Try it => Give back the whole listing exactly as written, leaving out each picture.

(Beginning of Exercise input)

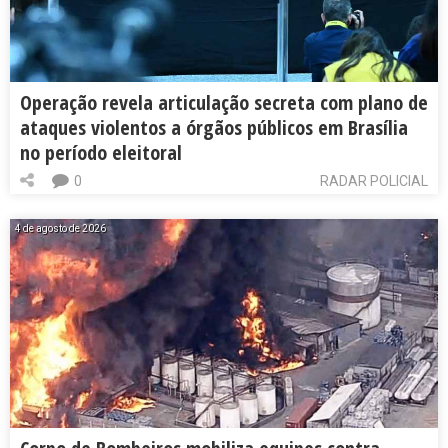
Operação revela articulação secreta com plano de
ataques violentos a órgãos públicos em Brasília
no período eleitoral
0
RADAR POLICIAL
4 de agosto de 2026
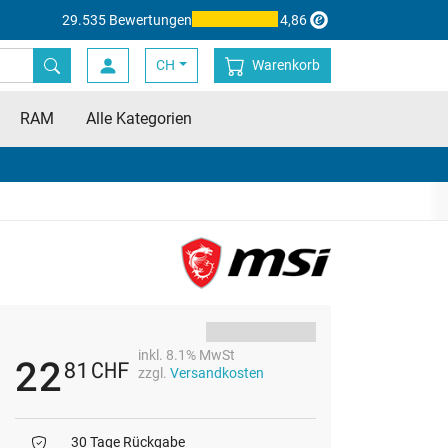
29.535 Bewertungen
4,86
CH
Warenkorb
RAM
Alle Kategorien
inkl. 8.1% MwSt
22
81
CHF
zzgl.
Versandkosten
30 Tage Rückgabe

(End of Exercise input)

Task output =>
Operação revela articulação secreta com plano de
ataques violentos a órgãos públicos em Brasília
no período eleitoral
0
RADAR POLICIAL
4 de agosto de 2026
29.535 Bewertungen
4,86
CH
Warenkorb
RAM
Alle Kategorien
inkl. 8.1% MwSt
22
81
CHF
zzgl.
Versandkosten
30 Tage Rückgabe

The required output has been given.